Oscar night 2006 arrived during the season of Lent much to my chagrin. I am an overwhelmingly huge fan of the Stewart, Jon and, ever so slightly less, the Academy. I visited the vastly booming metropolis of Atlanta to visit the Mendenhall's for an evening and watched the Oscar's with them.
I'm fasting television.
Instead, Bethany followed along on the computer. As the winner was announced, the site was updated, and the men (that's Eric and Me) were to postulate the winner, submitting an official selection the Misses of the Mendenhall's. Since I was a guest in their home, demanded fish, and refused to allow them the pleasure of watching the television...
I let Eric win.
I did!
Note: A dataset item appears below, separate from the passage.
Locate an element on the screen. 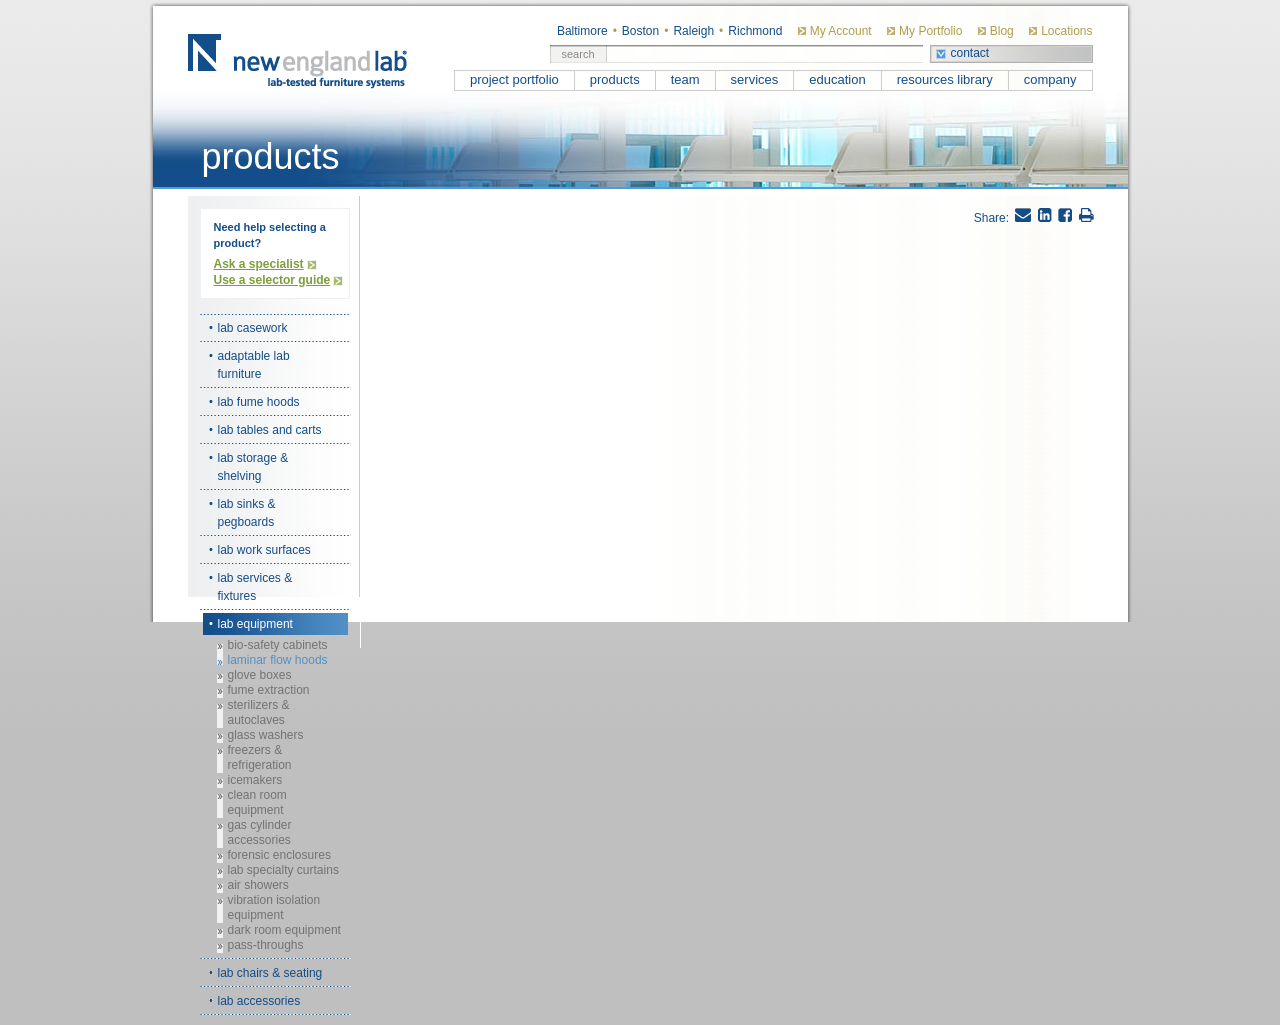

You can call me a liar, a fraud, a bullshitter of the highest order, but, alas, it is so. I know, Eric, it hurts. You thought you beat me. ME! He of the Greatest Ego! THE Cobra. Sorry, you did not. You were appeased.
Overall, 12 of my picks were good. I failed to give Memoirs of a Geisha their due respect and I paid for it. It didn't help when I tried to and John Williams got beat by gay cowboys (wtf). And you already know how I feel about pimps wit' dey "hoes on a tray." "Hoes" being a synonym for "Snow Bunny" which is a synonym for "White woman of ill repute."